There were still hard moments. Some days were heavy. But it was all part of the growth.
In the last six months, I’ve started sharing more of my work publicly, collaborated with incredible artists, made new friendships, and released a full song and music video. One of the most surreal moments was hearing my song on an indie radio station — something that felt like real, earned validation. I also got accepted into two artist contests and formed a band of amazing musicians to help bring Wren Silas to life both in the studio and live.
There’s still a lot ahead, but I’ve never felt more grounded in who I am and where I’m going.

Any places to eat or things to do that you can share with our readers? If they have a friend visiting town, what are some spots they could take them to?
If my best friend was visiting, we’d basically plan the whole week around food, drinks, and fun experiences — those are my love languages. I’d probably kick things off by taking them to a kava bar in Dallas or Denton. I like bringing friends there because it’s the perfect way to hang out and talk without the chaos of alcohol. The vibes are always calm, and the drinks make you feel relaxed and social without turning your brain into soup and destroying your bliss the following morning.

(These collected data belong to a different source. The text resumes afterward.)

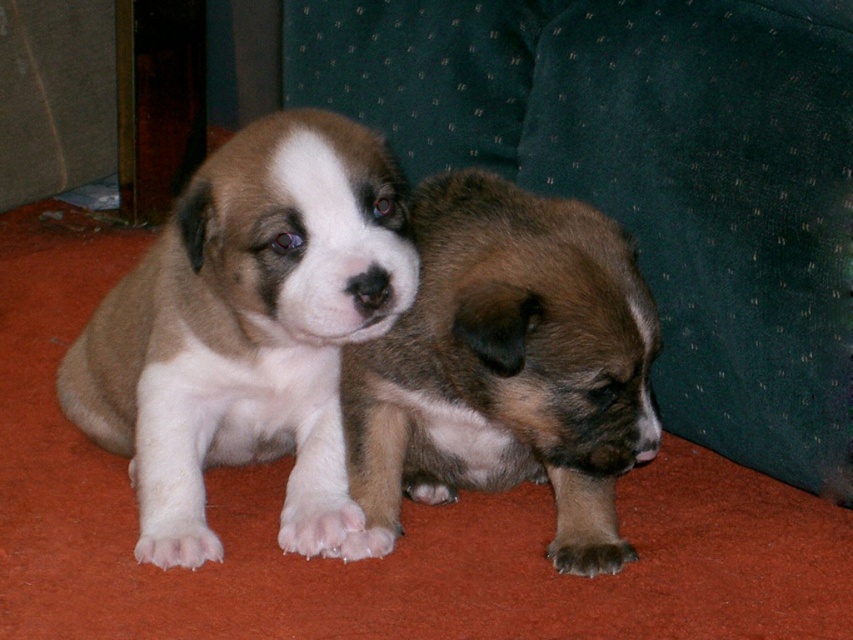 You are standing in the room and see the soft brown fur puppy at center. If you want to walk directly towards it from your current position, which direction should you move in relation to the room?

To walk directly towards the soft brown fur puppy at center located at point 2D coordinates (x=247, y=330), you should move forward since the puppy is positioned in the central area of the room.

You are a dog trainer observing two puppies on a red carpet. The puppies are the soft brown fur puppy at center and another puppy. You need to determine if they can both fit in a training pen that is 4 feet wide. Can they fit comfortably without overlapping?

The two puppies are 3.92 feet apart, so they can fit comfortably in the 4 feet wide pen without overlapping.

You are a photographer setting up a shoot with two puppies. The scene has a soft brown fur puppy at center and a brown fuzzy puppy at center. If you want to capture both puppies in a single frame without moving them, which puppy should you focus on first to ensure both are in focus?

The soft brown fur puppy at center is located above the brown fuzzy puppy at center, so focusing on the soft brown fur puppy at center first will help ensure both are in focus as they are stacked vertically. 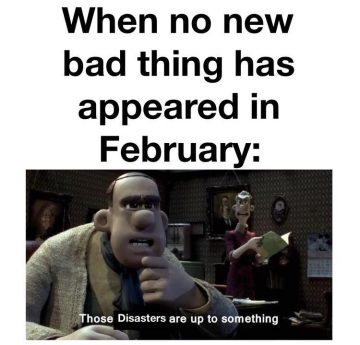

Since I grew up in Plano, we’d definitely spend a day in Historic Downtown — walking around, popping into little shops, and probably spending too much time in stores that sell things we don’t need but suddenly feel emotionally attached to. Not far from there is The Wooden Spoon, which is a Scandinavian gift shop and also the oldest house in Plano. It’s the kind of place where you walk in for candy and walk out wondering if your dentist is gonna be mad at your next appointment. But I always grab some Swedish sweets (Bubs are the best by the way) and let the sugar do its thing.
We’d hit Poor Richard’s Café for gingerbread pancakes — a must. I’ve been going there since I was a kid, and nothing screams “this is a core memory” like those pancakes for breakfast.
I’d also take them to Activate, which is this indoor high-energy gaming place that makes you feel like you’re on a game show like Big Brother or BrainSurge (if you grew up watching that). It’s chaotic in a fun way — competitive, slightly disorienting, and a great way to remind yourself you’re not as coordinated as you thought. After that, we’d go to the indoor archery range at Mission Ridge Academy. I’m not amazing at it, but I give it everything I’ve got. One time (multiple) I accidentally launched an arrow 15 feet behind the target and into the wall… and they didn’t even blink. It was oddly reassuring. Alongside the thousands of holes in the plaster left by previous archers.
We’d also go on a few park walks — I really love being outside and just wandering, especially when the weather’s good. Nothing too structured, just a chance to talk about life and get grounded; it’s the best source of inspiration.
So yeah — the week would be part nostalgia, part new memories, a little bit of nature, and a couple arrows wildly flying off course. Just how I like it.

Who else deserves some credit and recognition?
Ethel Cain. No question. Her music has done more than inspire me — it’s helped me heal and gave me the courage to take my own music to places I never thought I could. For a long time, I was really confused about what artistry should and shouldn’t look like, but with her as someone I look up to and hope to meet one day, alongside the incredible mentors and people in my personal life, I’ve come to realize that all the answers have been inside me this whole time. Honestly, without Ethel Cain, I’m not sure Wren Silas would even exist the way it does now. Her influence has been a massive part of my journey, and I’m forever grateful for that.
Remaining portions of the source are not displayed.